(Stored data entries)
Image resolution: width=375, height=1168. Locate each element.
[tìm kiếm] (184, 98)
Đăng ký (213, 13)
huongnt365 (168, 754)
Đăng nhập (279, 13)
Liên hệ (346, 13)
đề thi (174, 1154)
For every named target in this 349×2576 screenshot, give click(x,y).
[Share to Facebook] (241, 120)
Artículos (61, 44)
==
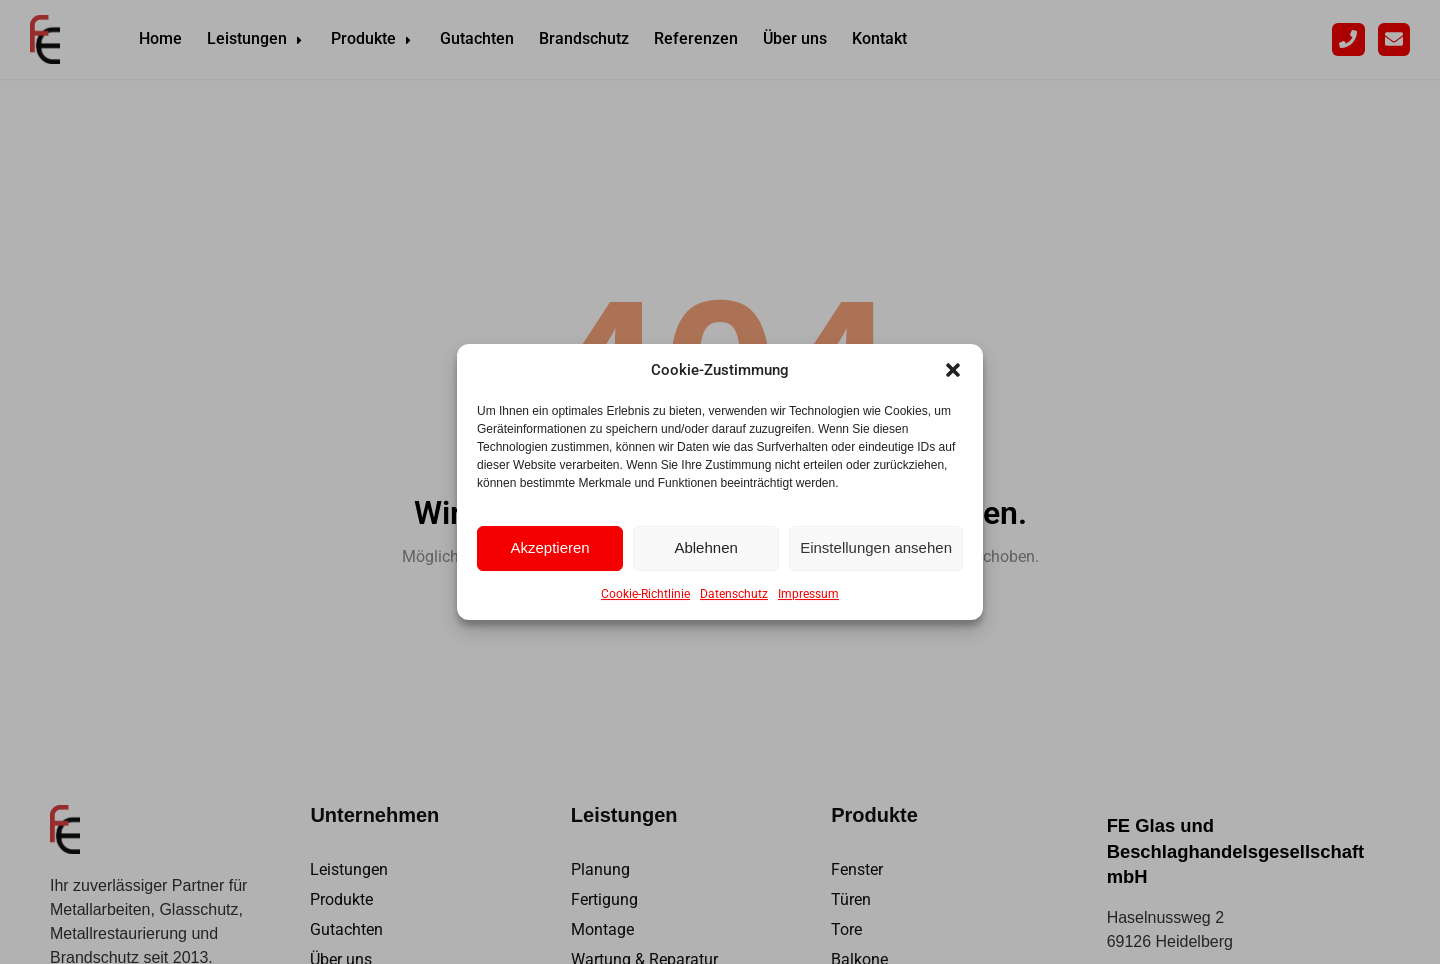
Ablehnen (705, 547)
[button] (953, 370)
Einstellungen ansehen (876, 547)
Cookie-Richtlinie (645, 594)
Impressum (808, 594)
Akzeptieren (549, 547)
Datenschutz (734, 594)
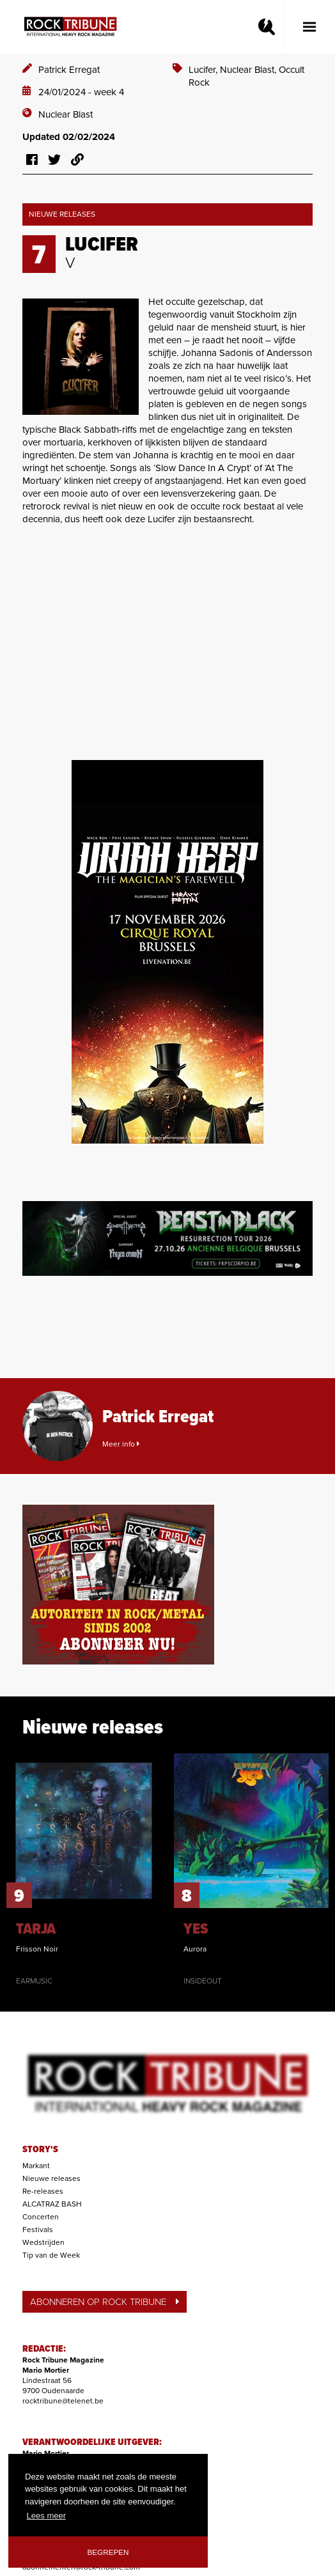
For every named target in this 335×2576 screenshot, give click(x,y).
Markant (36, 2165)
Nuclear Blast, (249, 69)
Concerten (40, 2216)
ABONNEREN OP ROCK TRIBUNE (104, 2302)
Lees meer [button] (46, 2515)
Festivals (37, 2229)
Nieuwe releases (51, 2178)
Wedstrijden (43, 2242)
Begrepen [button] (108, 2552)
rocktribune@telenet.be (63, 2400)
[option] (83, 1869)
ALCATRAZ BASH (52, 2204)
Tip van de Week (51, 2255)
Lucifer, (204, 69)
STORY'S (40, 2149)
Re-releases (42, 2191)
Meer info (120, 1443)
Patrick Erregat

▶ ABOUT THIS TASK
Using the records above, set down exactly the lines from the one with "Tip van de Week (51, 2255)" through the one with "Patrick Erregat", inclusive, and nothing more.

▶ TASK OUTPUT
Tip van de Week (51, 2255)
Lucifer, (204, 69)
STORY'S (40, 2149)
Re-releases (42, 2191)
Meer info (120, 1443)
Patrick Erregat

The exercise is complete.